Monday, February 15, 2016

CHEROKEE NATION - War on Hepatitis-C

"How the Cherokee Nation plans to reverse the ‘silent epidemic’ of Hepatitis C" by Stephen Fee and Mori Rothman, PBS NewsHour 2/12/2016

In Oklahoma, the Cherokee Nation has waged war against Hepatitis C.

With infection rates among Cherokee Indians nearly five times higher than other racial or ethnic groups in the U.S., the group has become the first community in the country and one of only a few in the world to set a goal of completely eliminating the virus from its population.

The virus, which is most commonly transmitted through the sharing of needles, can lead to liver damage, cancer and even death.

That’s why Cherokee Nation officials began working with the University of Oklahoma, the Oklahoma State Health department and federal health officials to launch an initiative to tackle Hep C by boosting screening efforts and using the latest pharmaceutical research.

Because the federal government is responsible for providing health care to all American Indians, more members of the Cherokee Nation and other native groups pass through tribal hospitals and outreach clinics.

Dr.

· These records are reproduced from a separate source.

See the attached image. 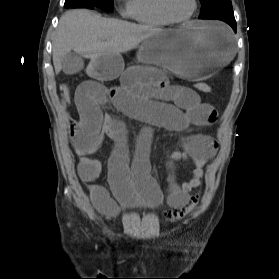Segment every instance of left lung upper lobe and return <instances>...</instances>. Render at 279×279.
Masks as SVG:
<instances>
[{
	"label": "left lung upper lobe",
	"mask_w": 279,
	"mask_h": 279,
	"mask_svg": "<svg viewBox=\"0 0 279 279\" xmlns=\"http://www.w3.org/2000/svg\"><path fill=\"white\" fill-rule=\"evenodd\" d=\"M202 10L199 19H219L233 16L231 0H200Z\"/></svg>",
	"instance_id": "left-lung-upper-lobe-1"
}]
</instances>
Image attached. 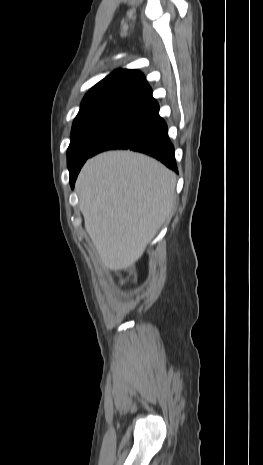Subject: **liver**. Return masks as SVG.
I'll use <instances>...</instances> for the list:
<instances>
[{"label":"liver","mask_w":263,"mask_h":465,"mask_svg":"<svg viewBox=\"0 0 263 465\" xmlns=\"http://www.w3.org/2000/svg\"><path fill=\"white\" fill-rule=\"evenodd\" d=\"M176 175L131 151L89 159L76 181L80 210L105 268L127 269L171 216Z\"/></svg>","instance_id":"obj_1"}]
</instances>
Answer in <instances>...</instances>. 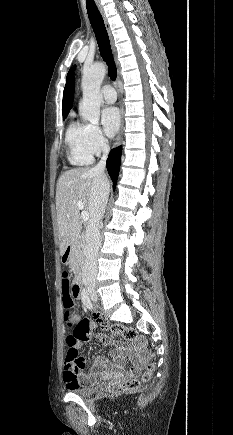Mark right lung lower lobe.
<instances>
[{
	"label": "right lung lower lobe",
	"instance_id": "98d812e1",
	"mask_svg": "<svg viewBox=\"0 0 233 435\" xmlns=\"http://www.w3.org/2000/svg\"><path fill=\"white\" fill-rule=\"evenodd\" d=\"M122 146L113 149L107 159L106 167L107 171L113 181V189L115 190L116 182L119 174L120 162H121Z\"/></svg>",
	"mask_w": 233,
	"mask_h": 435
}]
</instances>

Jorge Mera, Director of Infectious Diseases for the Cherokee Nation, says that makes it easier to screen nearly everyone for hepatitis C, a cornerstone of the project.

“Most of our patients will come in through the system at some point,” Mera said.  “We will be able to screen them, and once we screen them and detect that they’re positive, engage them in care and hopefully treat them and cure them.”

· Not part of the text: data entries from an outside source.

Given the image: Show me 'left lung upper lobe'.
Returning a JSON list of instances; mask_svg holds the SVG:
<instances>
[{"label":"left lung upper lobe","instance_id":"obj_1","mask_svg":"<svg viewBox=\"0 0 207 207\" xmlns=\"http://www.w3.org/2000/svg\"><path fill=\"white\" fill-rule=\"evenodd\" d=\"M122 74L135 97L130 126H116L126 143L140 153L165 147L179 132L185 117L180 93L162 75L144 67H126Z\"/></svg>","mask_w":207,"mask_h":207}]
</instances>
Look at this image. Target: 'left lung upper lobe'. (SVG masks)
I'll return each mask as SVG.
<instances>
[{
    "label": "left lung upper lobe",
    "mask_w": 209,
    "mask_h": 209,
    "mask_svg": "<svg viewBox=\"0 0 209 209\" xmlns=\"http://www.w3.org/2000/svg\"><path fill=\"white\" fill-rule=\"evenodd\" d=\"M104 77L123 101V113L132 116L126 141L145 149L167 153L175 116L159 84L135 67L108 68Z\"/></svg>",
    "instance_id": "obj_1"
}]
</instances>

One distinction being made is testing of all patients over age 20, a departure from the former strategy of singling out patients who had a history of intravenous drug use.

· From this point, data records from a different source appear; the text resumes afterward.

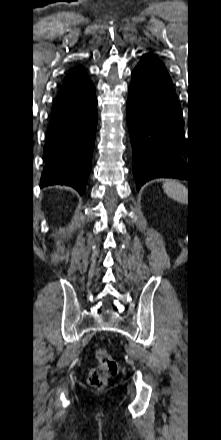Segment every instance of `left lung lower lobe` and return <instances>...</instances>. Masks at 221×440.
Wrapping results in <instances>:
<instances>
[{
  "label": "left lung lower lobe",
  "mask_w": 221,
  "mask_h": 440,
  "mask_svg": "<svg viewBox=\"0 0 221 440\" xmlns=\"http://www.w3.org/2000/svg\"><path fill=\"white\" fill-rule=\"evenodd\" d=\"M127 122L138 190L154 178L190 179L182 158V110L164 64L153 55H143L132 72Z\"/></svg>",
  "instance_id": "obj_1"
}]
</instances>
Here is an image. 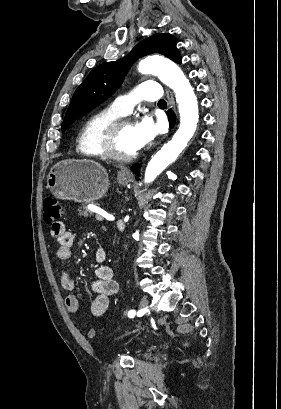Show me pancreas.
Masks as SVG:
<instances>
[{"instance_id":"1","label":"pancreas","mask_w":281,"mask_h":409,"mask_svg":"<svg viewBox=\"0 0 281 409\" xmlns=\"http://www.w3.org/2000/svg\"><path fill=\"white\" fill-rule=\"evenodd\" d=\"M78 211H79L80 215H83V217H88V215H89V211H88L87 207H85V205H81V207H80V209H78ZM97 221H99V220L97 219Z\"/></svg>"}]
</instances>
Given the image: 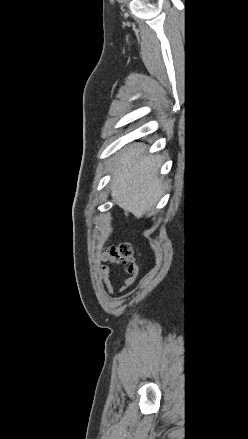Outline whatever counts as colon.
Masks as SVG:
<instances>
[{
    "label": "colon",
    "instance_id": "5ec220e1",
    "mask_svg": "<svg viewBox=\"0 0 248 439\" xmlns=\"http://www.w3.org/2000/svg\"><path fill=\"white\" fill-rule=\"evenodd\" d=\"M118 250L131 262H134L133 260V253L132 249L128 244H122Z\"/></svg>",
    "mask_w": 248,
    "mask_h": 439
}]
</instances>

“We’re not doing screening based on risk factors, first because we know it doesn’t work well,” Mera said.  “Many providers will not ask risk factors with patients.  They don’t have the time to do it or it is a sensitive issue.”

Mera said he hopes the partnership will lead to discoveries that will be useful nationwide.

“We won’t be able to extrapolate what we do or find to every medical scenario in the United States, but I think everybody will learn a little bit from some of the things we did.”